*Required action*. Reproduce all entries below verbatim. Skip the pictures.

*Provided entries*.
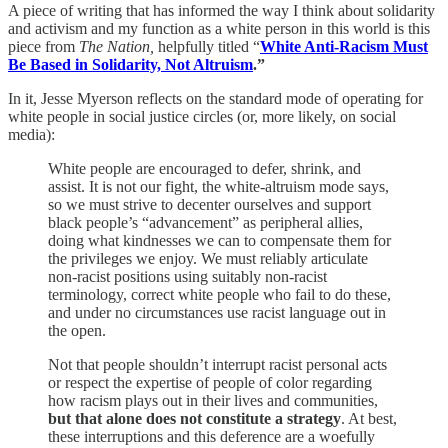
A piece of writing that has informed the way I think about solidarity
and activism and my function as a white person in this world is this
piece from
The Nation,
helpfully titled “
White Anti-Racism Must
Be Based in Solidarity, Not Altruism
.”
In it, Jesse Myerson reflects on the standard mode of operating for
white people in social justice circles (or, more likely, on social
media):
White people are encouraged to defer, shrink, and
assist. It is not our fight, the white-altruism mode says,
so we must strive to decenter ourselves and support
black people’s “advancement” as peripheral allies,
doing what kindnesses we can to compensate them for
the privileges we enjoy. We must reliably articulate
non-racist positions using suitably non-racist
terminology, correct white people who fail to do these,
and under no circumstances use racist language out in
the open.
Not that people shouldn’t interrupt racist personal acts
or respect the expertise of people of color regarding
how racism plays out in their lives and communities,
but that alone does not constitute a strategy
. At best,
these interruptions and this deference are a woefully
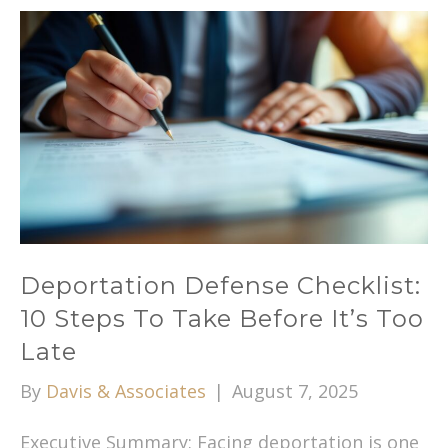
Deportation Defense Checklist:
10 Steps To Take Before It’s Too
Late
By
Davis & Associates
|
August 7, 2025
Executive Summary: Facing deportation is one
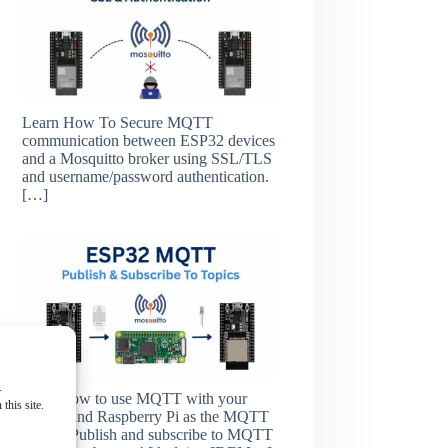
Learn How To Secure MQTT
communication between ESP32 devices
and a Mosquitto broker using SSL/TLS
and username/password authentication.
[…]
.
Learn how to use MQTT with your
this site.
ESP32 and Raspberry Pi as the MQTT
broker. Publish and subscribe to MQTT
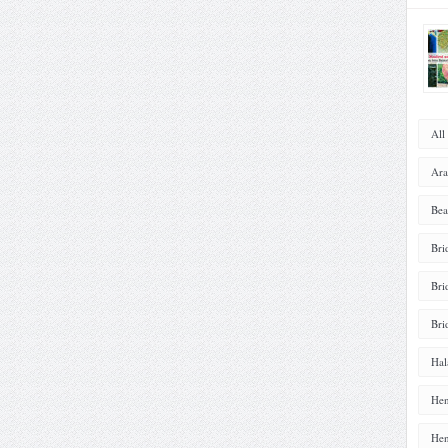
All
Ara
Bea
Bri
Bri
Bri
Hal
Hen
Hen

*Solved exercise*.
A piece of writing that has informed the way I think about solidarity
and activism and my function as a white person in this world is this
piece from
The Nation,
helpfully titled “
White Anti-Racism Must
Be Based in Solidarity, Not Altruism
.”
In it, Jesse Myerson reflects on the standard mode of operating for
white people in social justice circles (or, more likely, on social
media):
White people are encouraged to defer, shrink, and
assist. It is not our fight, the white-altruism mode says,
so we must strive to decenter ourselves and support
black people’s “advancement” as peripheral allies,
doing what kindnesses we can to compensate them for
the privileges we enjoy. We must reliably articulate
non-racist positions using suitably non-racist
terminology, correct white people who fail to do these,
and under no circumstances use racist language out in
the open.
Not that people shouldn’t interrupt racist personal acts
or respect the expertise of people of color regarding
how racism plays out in their lives and communities,
but that alone does not constitute a strategy
. At best,
these interruptions and this deference are a woefully
Deportation Defense Checklist:
10 Steps To Take Before It’s Too
Late
By
Davis & Associates
|
August 7, 2025
Executive Summary: Facing deportation is one
Learn How To Secure MQTT
communication between ESP32 devices
and a Mosquitto broker using SSL/TLS
and username/password authentication.
[…]
.
Learn how to use MQTT with your
this site.
ESP32 and Raspberry Pi as the MQTT
broker. Publish and subscribe to MQTT
All
Ara
Bea
Bri
Bri
Bri
Hal
Hen
Hen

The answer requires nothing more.